In a post‐hoc subgroup analysis, there was no significant difference in recurrence of UTI between the subgroups of women without a UTI prior to enrolment compared (Analysis 1.1.1 (2 studies, 77 participants): RR 1.12, 95% CI 0.65 to 1.93; I² = 0%) with those with UTI being treated with antimicrobials at enrolment (Analysis 1.1.2 (4 studies, 275 participants): RR 0.74, 95% CI 0.52 to 1.05; I² = 16%). The overall pooled estimate for all studies in both subgroups was not significantly different from the pooled estimate of each subgroup (Test for subgroup differences: Chi² = 1.57, df = 1 (P = 0.21), I² = 36.5%).

Sensitivity analyses

Sensitivity analyses were planned to determine if treatment effects on recurrent symptomatic bacterial UTI rates differed in studies based on a number of variables. Removal of studies that were open label or that had unclear allocation concealment did not change the effect of probiotics on recurrent symptomatic bacterial UTI however only few studies had unclear allocation concealment (Baerheim 1994; Ferrara 2009; Kontiokari 2001) or were open label (Ferrara 2009; Kontiokari 2001) and it was felt that sensitivity analyses would not be informative and maybe misleading.
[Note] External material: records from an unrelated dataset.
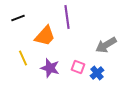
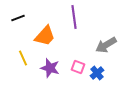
purple line: moved 7 px right
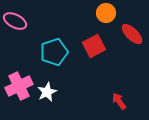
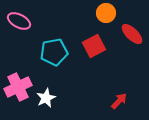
pink ellipse: moved 4 px right
cyan pentagon: rotated 8 degrees clockwise
pink cross: moved 1 px left, 1 px down
white star: moved 1 px left, 6 px down
red arrow: rotated 78 degrees clockwise
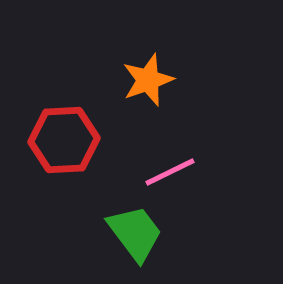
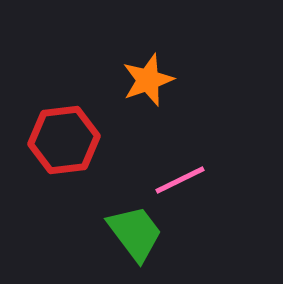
red hexagon: rotated 4 degrees counterclockwise
pink line: moved 10 px right, 8 px down
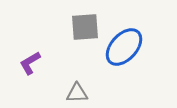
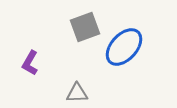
gray square: rotated 16 degrees counterclockwise
purple L-shape: rotated 30 degrees counterclockwise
Sensitivity analysis was also conducted for symptomatic bacterial UTI involving Czaja 2007, NAPRUTI Study II 2006 and Stapleton 2011 as these three studies suggested that not all randomised patients were included in the UTI analysis; hence we wanted to see the impact of imputing data for a worst case scenario. In this analysis all missing patients in one group were assumed to have had UTI, and those missing from the other group were assumed to not have had UTI. For the comparison of probiotics versus placebo, the effect did not change using a worst case scenario for probiotics (Analysis 1.2: RR 0.94, 95% CI 0.63 to 1.39; I² = 49%). For the comparison of probiotics versus antibiotics, a worst case scenario for antibiotics of the NAPRUTI Study II 2006 now demonstrated that fewer probiotic patients experienced a recurrent symptomatic bacterial UTI versus antibiotics (25 antibiotic patients, Analysis 2.3; RR 0.83, 95% CI 0.74 to 0.94). When the worst case scenario analysis for probiotics was conducted, more probiotic patients had recurrent symptomatic bacterial UTI (5 probiotic patients, Analysis 2.2; RR 1.19, 95% CI 1.01 to 1.40).